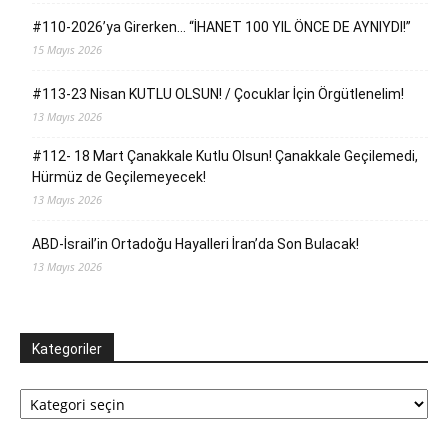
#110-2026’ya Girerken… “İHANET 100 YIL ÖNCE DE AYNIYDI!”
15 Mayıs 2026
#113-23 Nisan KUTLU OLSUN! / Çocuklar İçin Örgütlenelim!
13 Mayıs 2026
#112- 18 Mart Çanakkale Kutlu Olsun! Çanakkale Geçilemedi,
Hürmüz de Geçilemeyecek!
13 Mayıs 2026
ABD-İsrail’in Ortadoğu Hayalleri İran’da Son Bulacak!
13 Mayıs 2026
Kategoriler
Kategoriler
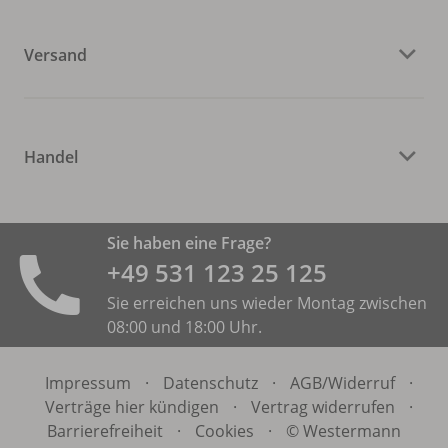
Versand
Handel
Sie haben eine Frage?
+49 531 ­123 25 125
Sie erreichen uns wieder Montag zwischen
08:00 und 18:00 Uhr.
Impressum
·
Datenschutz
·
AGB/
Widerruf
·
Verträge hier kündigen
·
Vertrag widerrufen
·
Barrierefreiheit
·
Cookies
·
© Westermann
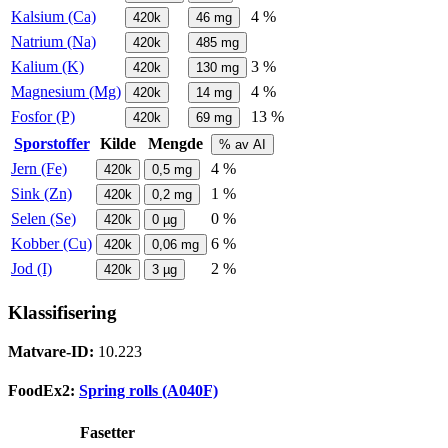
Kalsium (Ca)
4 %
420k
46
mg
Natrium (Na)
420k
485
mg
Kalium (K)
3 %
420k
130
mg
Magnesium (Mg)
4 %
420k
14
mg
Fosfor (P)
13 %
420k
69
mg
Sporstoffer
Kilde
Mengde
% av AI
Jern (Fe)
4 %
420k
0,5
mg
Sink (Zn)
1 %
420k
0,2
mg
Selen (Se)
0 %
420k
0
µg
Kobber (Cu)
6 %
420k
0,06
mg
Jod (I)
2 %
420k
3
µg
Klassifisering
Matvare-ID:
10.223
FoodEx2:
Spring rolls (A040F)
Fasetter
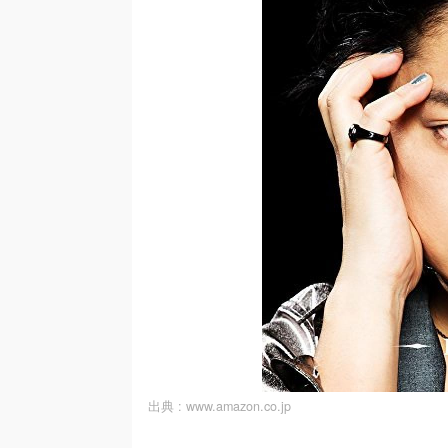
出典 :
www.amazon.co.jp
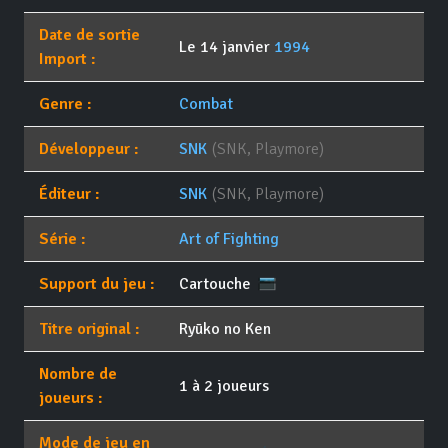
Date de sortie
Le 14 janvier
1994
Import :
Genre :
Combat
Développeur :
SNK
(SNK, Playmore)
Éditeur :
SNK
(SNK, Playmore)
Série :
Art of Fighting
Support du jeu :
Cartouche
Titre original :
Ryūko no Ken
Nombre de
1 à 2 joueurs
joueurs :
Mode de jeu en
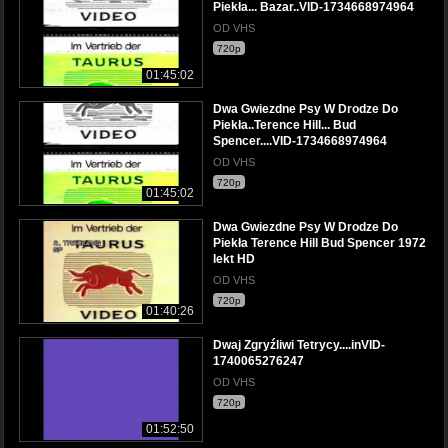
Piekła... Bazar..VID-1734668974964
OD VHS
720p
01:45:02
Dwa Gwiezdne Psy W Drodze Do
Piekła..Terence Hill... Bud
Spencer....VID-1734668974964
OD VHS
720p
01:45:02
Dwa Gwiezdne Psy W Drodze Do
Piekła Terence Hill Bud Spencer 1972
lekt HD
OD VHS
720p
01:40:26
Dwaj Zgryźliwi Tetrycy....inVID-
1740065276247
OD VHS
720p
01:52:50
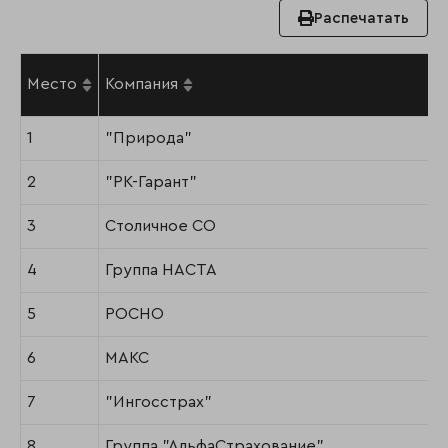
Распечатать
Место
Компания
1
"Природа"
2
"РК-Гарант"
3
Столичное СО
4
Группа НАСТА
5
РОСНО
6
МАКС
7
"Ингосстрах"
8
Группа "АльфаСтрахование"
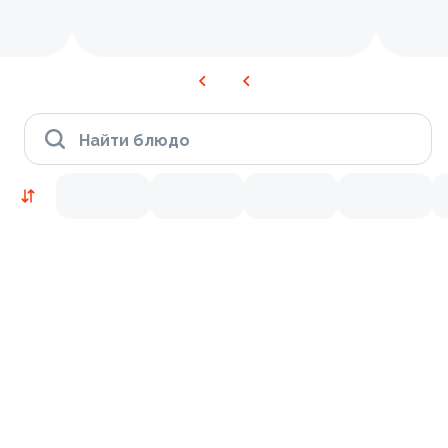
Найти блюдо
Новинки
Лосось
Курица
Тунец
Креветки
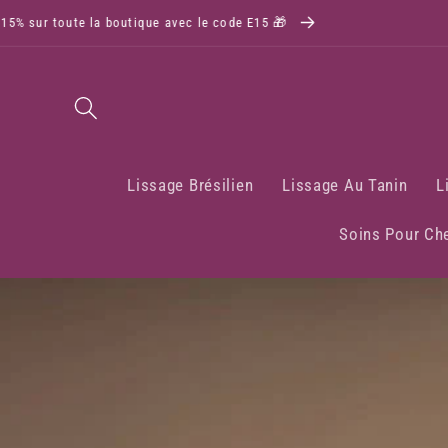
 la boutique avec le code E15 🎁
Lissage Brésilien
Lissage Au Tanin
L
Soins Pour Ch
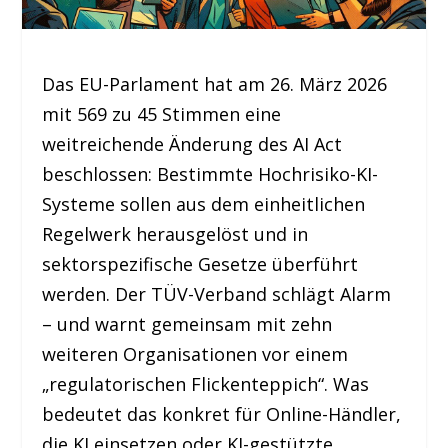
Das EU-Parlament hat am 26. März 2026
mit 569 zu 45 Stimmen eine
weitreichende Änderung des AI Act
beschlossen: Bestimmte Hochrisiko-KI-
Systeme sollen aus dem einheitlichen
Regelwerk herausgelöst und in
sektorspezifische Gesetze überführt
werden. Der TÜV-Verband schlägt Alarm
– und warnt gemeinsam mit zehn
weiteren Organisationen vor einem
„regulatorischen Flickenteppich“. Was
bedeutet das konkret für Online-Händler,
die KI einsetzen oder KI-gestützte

→ **What is being asked**
Filter the data, keeping only the lines that contain "Lissage".

→ **Answer box**
Lissage Brésilien
Lissage Au Tanin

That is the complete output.